Legal scholars have raised doubts as to whether the Warren court relied on social science in deciding Brown v. Board, suggesting that it, foreseeing a “crisis of institutional legitimacy,” might have included footnote 11 as a kind of fallback defense.93 Some contend that Cold War self-interest, not half-baked social science, drove the decision. But a closer look at the narrative structure of the social science—of the white child as the embodiment of an innocent national future, maturing one stage at a time—reveals how it ordered the white self-interest and gradualism of that Cold War nationalism. Public education, Warren wrote in the Brown decision, “is the very foundation of good citizenship” and a “principal instrument in awakening the child to cultural values, in preparing him for later professional training, and in helping him to adjust normally to his environment.” Barring Black children, on whose behalf the NAACP had filed the class action suit, from a good education would “affect their hearts and minds in a way unlikely ever to be undone.”94 But it would also, the decision and Warren’s comments from the time suggest, stunt the moral growth of the white national child.
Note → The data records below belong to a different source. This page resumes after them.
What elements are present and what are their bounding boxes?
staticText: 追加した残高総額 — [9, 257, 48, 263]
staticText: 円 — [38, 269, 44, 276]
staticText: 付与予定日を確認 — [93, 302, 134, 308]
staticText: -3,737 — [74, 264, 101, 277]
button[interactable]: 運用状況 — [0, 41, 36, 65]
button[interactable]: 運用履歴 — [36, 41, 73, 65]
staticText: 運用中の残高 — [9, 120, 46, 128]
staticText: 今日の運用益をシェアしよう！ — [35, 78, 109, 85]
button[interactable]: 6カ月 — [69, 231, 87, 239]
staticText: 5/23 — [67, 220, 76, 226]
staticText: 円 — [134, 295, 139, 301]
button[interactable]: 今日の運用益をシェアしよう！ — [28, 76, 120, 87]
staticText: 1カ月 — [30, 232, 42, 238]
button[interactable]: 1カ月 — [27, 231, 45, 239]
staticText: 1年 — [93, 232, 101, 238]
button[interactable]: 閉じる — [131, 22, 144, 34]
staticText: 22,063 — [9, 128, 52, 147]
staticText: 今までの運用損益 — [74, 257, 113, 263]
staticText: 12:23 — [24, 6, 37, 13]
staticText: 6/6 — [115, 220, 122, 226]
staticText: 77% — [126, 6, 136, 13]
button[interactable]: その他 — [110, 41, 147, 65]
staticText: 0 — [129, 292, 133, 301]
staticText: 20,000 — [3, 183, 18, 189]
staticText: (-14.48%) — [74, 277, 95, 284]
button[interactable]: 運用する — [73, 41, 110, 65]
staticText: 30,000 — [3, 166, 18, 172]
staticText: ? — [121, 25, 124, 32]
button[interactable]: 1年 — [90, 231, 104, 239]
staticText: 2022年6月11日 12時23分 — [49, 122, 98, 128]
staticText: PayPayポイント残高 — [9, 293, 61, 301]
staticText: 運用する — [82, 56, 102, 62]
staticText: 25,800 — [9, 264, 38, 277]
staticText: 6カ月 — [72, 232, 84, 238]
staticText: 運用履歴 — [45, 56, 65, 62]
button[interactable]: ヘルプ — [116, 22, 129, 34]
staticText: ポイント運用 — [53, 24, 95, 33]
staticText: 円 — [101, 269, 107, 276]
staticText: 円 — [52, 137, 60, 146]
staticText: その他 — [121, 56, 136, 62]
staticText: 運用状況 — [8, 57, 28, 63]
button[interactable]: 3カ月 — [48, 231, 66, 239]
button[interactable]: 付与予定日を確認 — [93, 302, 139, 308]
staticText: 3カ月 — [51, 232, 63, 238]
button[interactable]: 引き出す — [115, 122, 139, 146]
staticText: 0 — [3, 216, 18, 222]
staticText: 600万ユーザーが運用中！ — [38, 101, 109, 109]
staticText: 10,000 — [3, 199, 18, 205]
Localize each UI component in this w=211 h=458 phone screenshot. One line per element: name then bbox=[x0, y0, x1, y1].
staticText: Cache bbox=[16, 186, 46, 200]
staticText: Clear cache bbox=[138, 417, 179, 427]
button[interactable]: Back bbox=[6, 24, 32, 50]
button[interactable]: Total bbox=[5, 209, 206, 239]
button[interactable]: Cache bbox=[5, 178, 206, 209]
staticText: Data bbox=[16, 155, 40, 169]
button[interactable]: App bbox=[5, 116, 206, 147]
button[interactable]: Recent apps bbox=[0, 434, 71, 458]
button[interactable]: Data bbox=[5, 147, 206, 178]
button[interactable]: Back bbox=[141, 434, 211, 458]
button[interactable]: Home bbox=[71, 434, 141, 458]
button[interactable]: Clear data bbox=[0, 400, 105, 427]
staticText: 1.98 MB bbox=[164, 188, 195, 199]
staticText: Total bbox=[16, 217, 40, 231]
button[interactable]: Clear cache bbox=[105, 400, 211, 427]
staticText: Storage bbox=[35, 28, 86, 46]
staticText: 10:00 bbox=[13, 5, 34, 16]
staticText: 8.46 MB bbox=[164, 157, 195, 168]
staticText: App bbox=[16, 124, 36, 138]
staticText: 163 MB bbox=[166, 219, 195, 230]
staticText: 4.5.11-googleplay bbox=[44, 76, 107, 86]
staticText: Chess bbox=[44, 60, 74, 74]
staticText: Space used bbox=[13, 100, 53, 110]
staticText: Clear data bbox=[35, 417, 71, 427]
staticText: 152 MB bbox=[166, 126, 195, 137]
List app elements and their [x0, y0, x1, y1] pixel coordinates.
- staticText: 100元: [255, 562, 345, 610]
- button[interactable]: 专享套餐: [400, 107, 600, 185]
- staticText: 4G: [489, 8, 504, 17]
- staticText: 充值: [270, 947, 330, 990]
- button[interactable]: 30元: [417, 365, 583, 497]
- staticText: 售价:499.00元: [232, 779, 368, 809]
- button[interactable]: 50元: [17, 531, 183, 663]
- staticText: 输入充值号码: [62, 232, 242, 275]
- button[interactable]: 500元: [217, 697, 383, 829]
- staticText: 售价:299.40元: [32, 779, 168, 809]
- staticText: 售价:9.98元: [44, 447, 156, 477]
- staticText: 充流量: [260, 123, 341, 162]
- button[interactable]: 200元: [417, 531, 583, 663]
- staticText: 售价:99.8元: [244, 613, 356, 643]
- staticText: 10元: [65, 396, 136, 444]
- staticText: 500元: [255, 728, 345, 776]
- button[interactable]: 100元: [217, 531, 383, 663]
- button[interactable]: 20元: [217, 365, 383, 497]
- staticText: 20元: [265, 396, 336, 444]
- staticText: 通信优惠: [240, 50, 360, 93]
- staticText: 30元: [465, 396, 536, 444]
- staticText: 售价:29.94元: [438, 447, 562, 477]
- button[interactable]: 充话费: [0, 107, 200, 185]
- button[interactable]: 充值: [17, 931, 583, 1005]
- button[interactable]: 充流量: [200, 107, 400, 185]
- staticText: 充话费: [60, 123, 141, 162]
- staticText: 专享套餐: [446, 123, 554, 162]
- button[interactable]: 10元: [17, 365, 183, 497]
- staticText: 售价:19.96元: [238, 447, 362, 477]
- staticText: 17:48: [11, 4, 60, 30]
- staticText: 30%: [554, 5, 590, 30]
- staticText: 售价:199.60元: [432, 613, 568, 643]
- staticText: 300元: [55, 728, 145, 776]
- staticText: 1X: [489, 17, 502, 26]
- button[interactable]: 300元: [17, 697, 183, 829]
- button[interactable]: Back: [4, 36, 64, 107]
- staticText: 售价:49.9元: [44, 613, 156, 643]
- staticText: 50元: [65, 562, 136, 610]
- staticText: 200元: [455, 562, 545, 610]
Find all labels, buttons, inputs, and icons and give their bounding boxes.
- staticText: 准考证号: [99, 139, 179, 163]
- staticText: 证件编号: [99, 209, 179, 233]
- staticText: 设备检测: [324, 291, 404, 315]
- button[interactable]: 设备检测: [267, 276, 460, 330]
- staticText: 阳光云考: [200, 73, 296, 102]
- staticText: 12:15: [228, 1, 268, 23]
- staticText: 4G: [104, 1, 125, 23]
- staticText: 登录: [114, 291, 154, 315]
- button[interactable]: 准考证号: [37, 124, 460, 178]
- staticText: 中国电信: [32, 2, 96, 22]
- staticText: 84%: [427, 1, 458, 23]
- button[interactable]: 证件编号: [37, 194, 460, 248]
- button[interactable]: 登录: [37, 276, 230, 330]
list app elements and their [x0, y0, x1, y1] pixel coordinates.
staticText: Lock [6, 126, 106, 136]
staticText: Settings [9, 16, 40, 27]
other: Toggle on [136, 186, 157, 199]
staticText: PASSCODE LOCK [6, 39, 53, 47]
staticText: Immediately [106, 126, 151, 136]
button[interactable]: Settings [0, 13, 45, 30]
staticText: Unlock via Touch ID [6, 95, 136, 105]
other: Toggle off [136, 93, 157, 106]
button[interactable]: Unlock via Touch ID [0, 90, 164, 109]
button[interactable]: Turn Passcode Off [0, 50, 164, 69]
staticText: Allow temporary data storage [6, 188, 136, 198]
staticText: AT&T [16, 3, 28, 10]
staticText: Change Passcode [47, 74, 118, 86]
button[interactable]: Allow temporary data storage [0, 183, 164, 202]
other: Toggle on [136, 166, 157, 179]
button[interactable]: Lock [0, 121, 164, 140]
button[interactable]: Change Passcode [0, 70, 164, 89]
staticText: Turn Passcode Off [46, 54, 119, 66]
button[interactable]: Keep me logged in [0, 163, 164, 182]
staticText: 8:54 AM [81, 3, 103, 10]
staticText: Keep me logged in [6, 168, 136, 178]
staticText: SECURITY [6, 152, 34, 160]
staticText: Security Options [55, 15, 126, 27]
The chief justice and his clerks did not look far for the sources they cited in footnote 11. All seven received mention in the social science statement “The Effects of Segregation and the Consequences of Desegregation,” which the NAACP counsel submitted to the court with their briefs. Thirty-two social scientists signed the statement, including Allport, Isidor Chein, Kenneth and Mamie Clark, and two of Adorno’s coauthors of The Authoritarian Personality, Else Frenkel-Brunswik and R. Nevitt Sanford. Robert Carter, Thurgood Marshall, and Spottswood Robinson of the NAACP introduced it as a “consensus of social scientists.” The authors determined, reciting the findings of the White House Conference on Children and Youth, that segregation damaged the “personality of all children—the children of the majority group in a somewhat different way than the more obviously damaged children of the minority group.” The more subtle white damage, they wrote, manifested in “guilty feelings,” the “acquisition of an unrealistic basis for self-evaluation,” and “unrealistic fears and hatreds.”95

The NAACP Legal Defense Fund found the social scientists’ argument so convincing that it led with it in submitting Brown to the Vinson court in 1951, stating that “it is an integrated, intelligent and open-minded personality that can best benefit from education at any level” and that because “the educational process is cumulative in nature, a person’s ‘knowledge’ or ‘education’ can never be separated from the total personality.”96 The LDF encouraged the justices to see the case as a matter of what kind of mind—integrated or disorganized? tolerant or bigoted?—they wanted for their children and for the nation as the Truman administration sent more soldiers and marines into combat in Korea. That framing worried John Davis, counsel for the South Carolina school district, enough that he tried to counter it with a clever, massaged reference to W. E. B. Du Bois’s 1935 argument that a good segregated school would serve the “rounded personality” better than a bad integrated education.